As of June 2022, claims of cartels controlling the price and supply of chicken were under Malaysian investigation.

==== Farmers ====
The ban was poorly received by chicken farmers and suppliers in Malaysia. They had made most of their profits from selling their chicken to Singapore, due to the strength of the Singapore dollar (SGD) over the Malaysian ringgit (RM/MYR), and were not content with the severe reduction of profits, with some becoming unable to sustain their businesses. They were also afraid that the ban would permanently destroy the Singaporean market for Malaysian chicken by diversifying Singaporean chicken imports. On 30 July 2022, Democratic Action Party (DAP) politician Ong Kian Ming stated that the ban had done long-term economic damage to Malaysian farmers.

===Singapore===
The sudden chicken export ban by Malaysia made the Singaporean authorities realise that they have to further diversify their chicken imports and reduce their percentage of chicken supplies from Malaysia. Shortly after the ban was announced, other neighbouring countries such as Indonesia and Thailand quickly came forward to capitalise on the situation and get their slice of Singapore's chicken import market, attracted by its willing demand backed by the strong Singapore dollar (SGD). By end-June, Singapore significantly increased its chicken supply especially from Indonesia and Thailand along with a few other countries.

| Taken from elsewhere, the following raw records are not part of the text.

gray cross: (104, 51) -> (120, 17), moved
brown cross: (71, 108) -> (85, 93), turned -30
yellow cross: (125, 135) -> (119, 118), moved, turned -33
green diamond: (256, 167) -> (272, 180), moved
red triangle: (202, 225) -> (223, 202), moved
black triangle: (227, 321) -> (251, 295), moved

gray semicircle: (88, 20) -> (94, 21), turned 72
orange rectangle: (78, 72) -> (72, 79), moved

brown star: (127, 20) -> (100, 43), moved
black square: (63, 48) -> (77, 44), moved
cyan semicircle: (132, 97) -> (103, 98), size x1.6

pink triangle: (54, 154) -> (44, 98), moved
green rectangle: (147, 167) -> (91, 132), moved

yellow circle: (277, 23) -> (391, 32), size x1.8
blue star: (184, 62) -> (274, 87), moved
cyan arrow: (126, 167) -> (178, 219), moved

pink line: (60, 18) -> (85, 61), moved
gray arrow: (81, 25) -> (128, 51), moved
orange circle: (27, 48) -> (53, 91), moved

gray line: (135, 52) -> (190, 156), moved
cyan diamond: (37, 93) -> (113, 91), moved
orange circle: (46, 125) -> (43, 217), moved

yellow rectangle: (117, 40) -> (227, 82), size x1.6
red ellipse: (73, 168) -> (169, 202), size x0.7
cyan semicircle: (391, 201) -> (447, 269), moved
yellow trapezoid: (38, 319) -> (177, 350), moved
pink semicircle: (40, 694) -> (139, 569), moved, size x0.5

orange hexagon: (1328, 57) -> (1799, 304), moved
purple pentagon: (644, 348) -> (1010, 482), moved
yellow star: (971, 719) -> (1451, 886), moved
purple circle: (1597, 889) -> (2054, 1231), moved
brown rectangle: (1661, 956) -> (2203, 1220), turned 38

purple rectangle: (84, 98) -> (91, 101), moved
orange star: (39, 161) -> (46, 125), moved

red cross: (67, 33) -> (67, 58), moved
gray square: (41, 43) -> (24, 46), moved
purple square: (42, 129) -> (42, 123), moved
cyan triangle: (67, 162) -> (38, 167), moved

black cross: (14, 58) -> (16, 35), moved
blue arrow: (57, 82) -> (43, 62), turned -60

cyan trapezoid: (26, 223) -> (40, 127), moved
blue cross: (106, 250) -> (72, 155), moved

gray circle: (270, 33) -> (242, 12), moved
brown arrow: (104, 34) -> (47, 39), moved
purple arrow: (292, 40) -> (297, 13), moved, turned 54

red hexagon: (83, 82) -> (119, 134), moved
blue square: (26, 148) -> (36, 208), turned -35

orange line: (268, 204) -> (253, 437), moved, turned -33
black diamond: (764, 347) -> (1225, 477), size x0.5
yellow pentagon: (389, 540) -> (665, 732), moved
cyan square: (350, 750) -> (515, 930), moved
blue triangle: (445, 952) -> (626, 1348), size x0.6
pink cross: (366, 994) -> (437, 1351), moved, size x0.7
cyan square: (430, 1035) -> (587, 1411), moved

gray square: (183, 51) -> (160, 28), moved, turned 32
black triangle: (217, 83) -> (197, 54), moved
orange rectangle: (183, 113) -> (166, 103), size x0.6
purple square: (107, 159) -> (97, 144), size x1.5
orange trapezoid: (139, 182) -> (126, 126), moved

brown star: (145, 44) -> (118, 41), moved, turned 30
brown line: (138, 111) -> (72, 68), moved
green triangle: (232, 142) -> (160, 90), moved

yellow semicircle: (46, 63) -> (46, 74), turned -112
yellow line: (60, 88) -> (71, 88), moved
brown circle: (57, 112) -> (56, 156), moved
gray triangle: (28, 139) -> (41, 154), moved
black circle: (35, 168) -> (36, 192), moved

====Indonesia–Singapore deals====
Not long after the ban, Singapore and Indonesia began negotiations over the possibility of Indonesia exporting chickens to Singapore. A deal was agreed when on 30 June 2022, Singapore approved Indonesia as the country's new source of frozen and chilled chicken. On 21 July 2022, a second Indonesian company began supplying chickens to Singapore.

On 21 July 2022, Indonesia announced that they will be willing to set up a large chicken farm in Batam, a city in the Riau Islands, specifically for exports to Singapore. These chickens would be fresh as well, as Batam and Singapore are geographically close. It is believed that such a farm could begin operations in 2023. Similarly, Singapore already had a deal with Indonesia for years to import fresh pork from a farm located on an island close to Batam, known as Bulan Island. On 28 July 2022, another Indonesian firm announced that they will be setting up three farms on the island of Bintan to supply live chicken to Singapore starting from the end of that year.